What the task requires - Print this span of the material below exactly: the line with "Per la tua privacy Facebook necessita di una", the line with "di ogni spettacolo", and every line between them, but nothing else.

Material provided Block Start

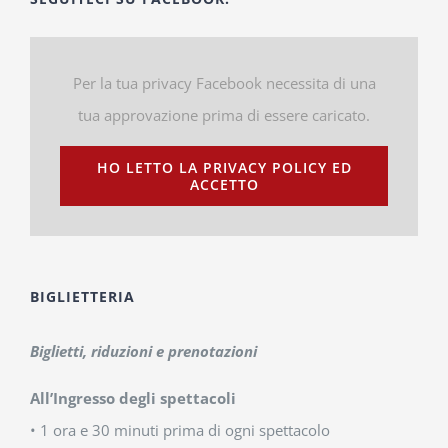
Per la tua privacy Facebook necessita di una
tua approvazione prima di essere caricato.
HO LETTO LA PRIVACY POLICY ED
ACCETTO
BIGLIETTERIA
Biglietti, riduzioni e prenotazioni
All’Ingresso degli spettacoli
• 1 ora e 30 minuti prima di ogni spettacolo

Material provided Block End
Material provided Block Start

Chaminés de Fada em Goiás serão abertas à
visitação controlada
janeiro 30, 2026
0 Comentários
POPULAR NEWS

Material provided Block End
Material provided Block Start

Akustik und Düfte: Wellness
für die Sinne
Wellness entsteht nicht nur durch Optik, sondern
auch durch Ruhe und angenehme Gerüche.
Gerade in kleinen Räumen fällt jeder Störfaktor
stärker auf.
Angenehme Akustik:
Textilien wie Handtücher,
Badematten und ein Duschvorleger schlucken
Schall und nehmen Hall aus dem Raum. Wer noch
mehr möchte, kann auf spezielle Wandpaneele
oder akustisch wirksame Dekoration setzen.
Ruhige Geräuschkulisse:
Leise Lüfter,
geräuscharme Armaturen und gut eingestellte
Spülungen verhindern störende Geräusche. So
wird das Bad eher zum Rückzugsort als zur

Material provided Block End

Response area -
Per la tua privacy Facebook necessita di una
tua approvazione prima di essere caricato.
HO LETTO LA PRIVACY POLICY ED
ACCETTO
BIGLIETTERIA
Biglietti, riduzioni e prenotazioni
All’Ingresso degli spettacoli
• 1 ora e 30 minuti prima di ogni spettacolo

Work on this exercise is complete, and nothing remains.